Every doubly dominant matrix $A$ can be written in the form of $D+\sum_{k=1}^mA_k$, where $D$ is a nonnegative diagonal matrix and each $A_k$ is a doubly dominant matrix whose graph is either a cycle or an acyclic path. This can be done recursively.

First, suppose $G$ contains some cycle $C$. Without loss of generality, assume that $C$ is $1\to2\to\cdots\to L\to1$. Let $m=\min\{|a_{12}|,\,|a_{23}|,\ldots,|a_{L-1,L}|,\,|a_{L1}|\}$ and $B$ be the matrix whose only nonzero off-diagonal entries are $b_{ij}=m\operatorname{sign}(a_{ij})$ for each edge $i\to j$ in $C$ and whose only nonzero diagonal entries are $b_{11}=\cdots=b_{LL}=m$. Then $B$ is perfectly dominant and every nonzero off-diagonal entry of $B$ has the same sign of its counterpart in $A$. Therefore $A-B$ is doubly dominant, but it has fewer nonzero entries than $A$. So, if we replace $A$ by $A-B$ and continue in this manner, we will eventually reduce $A$ to a doubly dominant matrix whose graph is acyclic.

Now suppose $G$ is acyclic. Consider a path $P$ in $G$ of maximum length.

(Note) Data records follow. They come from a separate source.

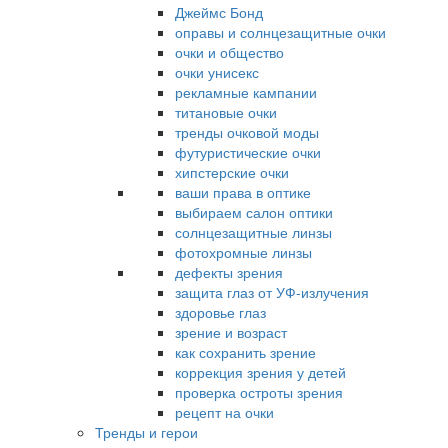
Джеймс Бонд
оправы и солнцезащитные очки
очки и общество
очки унисекс
рекламные кампании
титановые очки
тренды очковой моды
футуристические очки
хипстерские очки
ваши права в оптике
выбираем салон оптики
солнцезащитные линзы
фотохромные линзы
дефекты зрения
защита глаз от УФ-излучения
здоровье глаз
зрение и возраст
как сохранить зрение
коррекция зрения у детей
проверка остроты зрения
рецепт на очки
Тренды и герои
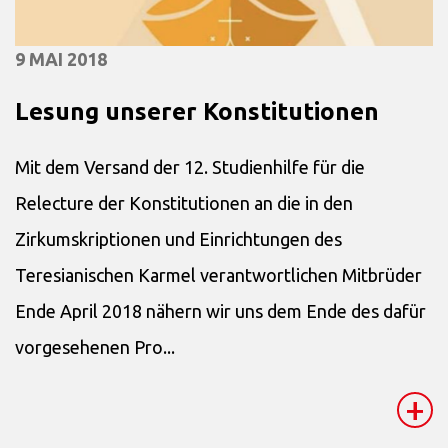
9 MAI 2018
Lesung unserer Konstitutionen
Mit dem Versand der 12. Studienhilfe für die
Relecture der Konstitutionen an die in den
Zirkumskriptionen und Einrichtungen des
Teresianischen Karmel verantwortlichen Mitbrüder
Ende April 2018 nähern wir uns dem Ende des dafür
vorgesehenen Pro...
+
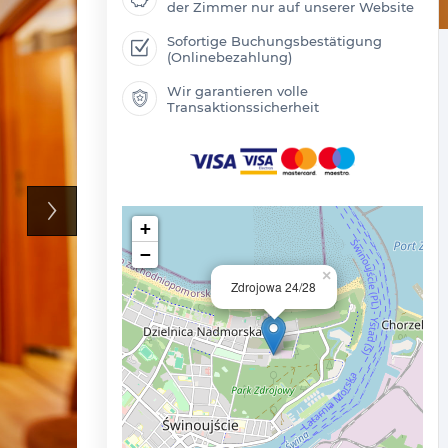
der Zimmer nur auf unserer Website
Sofortige Buchungsbestätigung
(Onlinebezahlung)
Wir garantieren volle
Transaktionssicherheit
+
−
×
Zdrojowa 24/28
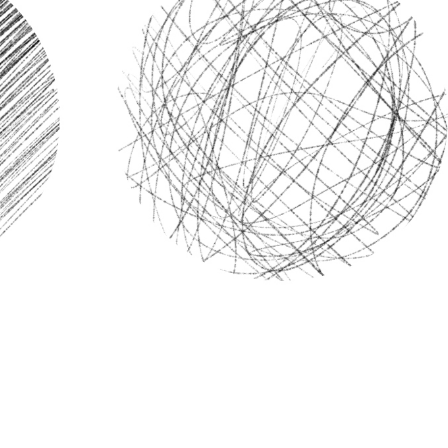
ritocco del prodotto
Servizi di ritocco gioielli
Dati di Addestrament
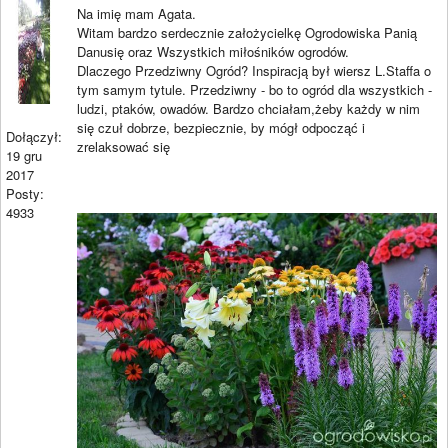
Na imię mam Agata.
Witam bardzo serdecznie założycielkę Ogrodowiska Panią
Danusię oraz Wszystkich miłośników ogrodów.
Dlaczego Przedziwny Ogród? Inspiracją był wiersz L.Staffa o
tym samym tytule. Przedziwny - bo to ogród dla wszystkich -
ludzi, ptaków, owadów. Bardzo chciałam,żeby każdy w nim
się czuł dobrze, bezpiecznie, by mógł odpocząć i
Dołączył:
zrelaksować się
19 gru
2017
Posty:
4933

Without loss of generality, assume that $P$ is $1\to2\to\cdots\to L$. Then we must have $a_{Lj}=0$ for all $j<L$ (otherwise $L\to j\to\cdots\to L$ is a cycle), $a_{Lj}=0$ for all $j>L$ (otherwise $1\to \cdots\to L\to j$ is a longer path than $P$) and $a_{i1}=0$ for all $i>1$ (otherwise $i\to1\to\cdots\to L$ is a longer path than $P$). In other words, all off-diagonal entries on the first column and the $L$-th row of $A$ are zero.

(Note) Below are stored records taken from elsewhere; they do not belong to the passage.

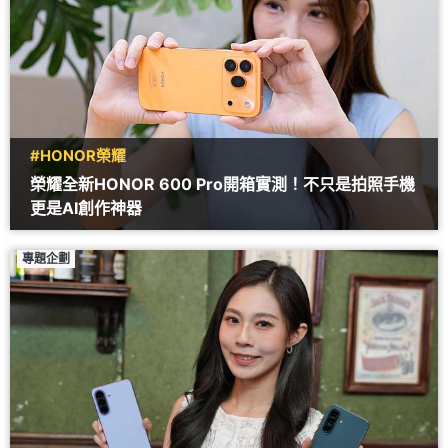
#HONOR榮耀
榮耀全新HONOR 600 Pro開箱實測！不只是拍照手機
更是AI創作神器
專題企劃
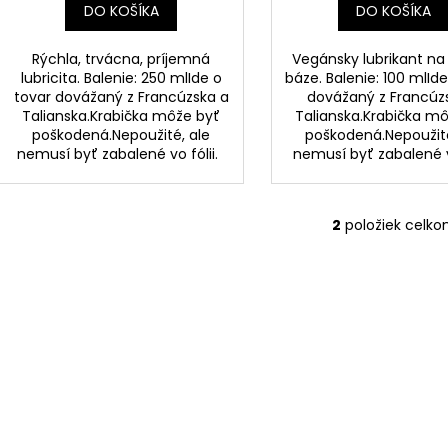
DO KOŠÍKA
DO KOŠÍKA
Rýchla, trvácna, príjemná
Vegánsky lubrikant na
lubricita. Balenie: 250 mlIde o
báze. Balenie: 100 mlId
tovar dovážaný z Francúzska a
dovážaný z Francúz
Talianska.Krabička môže byť
Talianska.Krabička m
poškodená.Nepoužité, ale
poškodená.Nepoužité
nemusí byť zabalené vo fólii.
nemusí byť zabalené vo
2
položiek celk
O
v
l
á
d
a
c
i
e
p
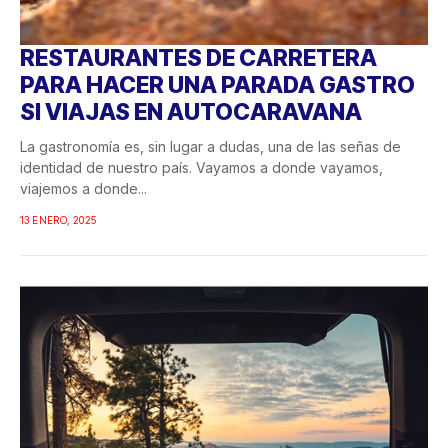
RESTAURANTES DE CARRETERA
PARA HACER UNA PARADA GASTRO
SI VIAJAS EN AUTOCARAVANA
La gastronomía es, sin lugar a dudas, una de las señas de
identidad de nuestro país. Vayamos a donde vayamos,
viajemos a donde...
13 ENERO, 2025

Similar to the way we remove cycles from $A$, let $m=\min\{|a_{12}|,\,|a_{23}|,\ldots,|a_{L-1,L}|\}$ and $B$ be the matrix whose only nonzero off-diagonal entries are $b_{ij}=m\operatorname{sign}(a_{ij})$ for each edge $i\to j$ in $P$ and whose only nonzero diagonal entries are $b_{11}=\cdots=b_{LL}=m$. Then $B$ is doubly dominant by construction. Since every nonzero off-diagonal entry of $B$ has the same sign as its counterpart in $A$, and all off-diagonal entries on the first column and the $L$-th row of $A$ are zero, $A-B$ is also doubly dominant. Again, as $A-B$ has fewer nonzero entries than $A$, if we replace $A$ by $A-B$ and continue in this manner, we will eventually reduce $A$ to a doubly dominant matrix whose graph is empty. Hence $A$ becomes a nonnegative diagonal matrix and our recursion stops.

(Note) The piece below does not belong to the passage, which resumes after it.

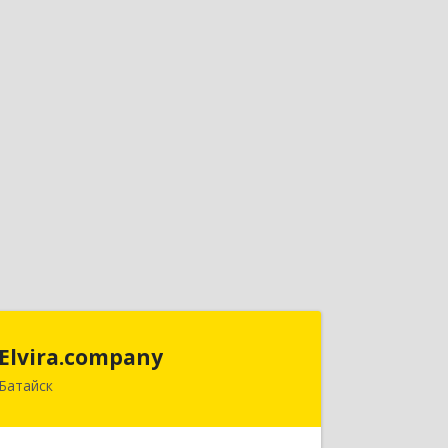
Elvira.company
Elvira.company
Батайск
Подробнее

This shows that the $A$ in question is equal to $D+\sum_{k=1}^mA_k$, where $D$ is a nonnegative diagonal matrix and each $A_k$ up to reindexing is in the form of $$ A_k=m\pmatrix{1&s_1\\ &1&s_2\\ &&\ddots&\ddots\\ &&&\ddots&s_{L-1}\\ s_L&&&&1}\oplus0,\tag{3} $$ where $m>0,\,s_1,s_2,\ldots,s_{L-1}=\pm1$ and $s_L\in\{0,1,-1\}$ (the graph of $A_k$ is a cycle if $s_L=\pm1$ or an acyclic path if $s_L=0$). With this reindexing, we see that \begin{aligned} \frac{1}{m}y^TA_kx &=\sum_{i=1}^Ly_ix_i+\sum_{\text{cyc}}s_iy_ix_{i+1}\\ &\ge\sum_{i=1}^Ly_ix_i-\sum_{\text{cyc}}|y_i||x_{i+1}|\\ &\ge\sum_{i=1}^Ly_ix_i-\sum_{\text{cyc}}|y_i||x_i|\quad\text{(by rearrangement ineq. and condition 1)}\\ &=0\quad\text{(by condition 2)}. \end{aligned} Since $y^TDx=\sum_id_{ii}y_ix_i$ is also nonnegative (by condition 2), we see that $y^TAx\ge0$. This concludes the first part of the theorem.

For the second part, if $A$ is perfectly dominant and all of its off-diagonal entries are non-positive, then in the decomposition $A=D+\sum_{k=1}^mA_k$ above, the graph of each $A_k$ must be a cycle, $s_1=s_2=\cdots=s_L=-1$ in $(3)$ and $D$ must be zero. Indeed, after the removal of all cycles, the reduced $X$ will still be perfectly dominant. If its graph is non-empty, we may assume (by reindexing if necessary) that it contains an acyclic path $1\to2\to\cdots\to L$ of maximum length, and our previous argument shows that all off-diagonal entries on the first column and the $L$-th row of $X$ are zero. Hence $X$ is not perfectly dominant, which is a contradiction. Thus the graph of $X$ is empty when all cycles are removed. However, as $X$ is perfectly dominant, it must be zero when its graph is empty. Hence $D=0$ and each $A_k$ represents a cycle. It follows from the rearrangement inequality that $\frac{1}{m}y^TA_kx=\sum_{i=1}^Ly_ix_i-\sum_{\text{cyc}}y_ix_{i+1}\ge0$ when $A_k$ takes the form of $(3)$. Hence $y^TAx\ge0$.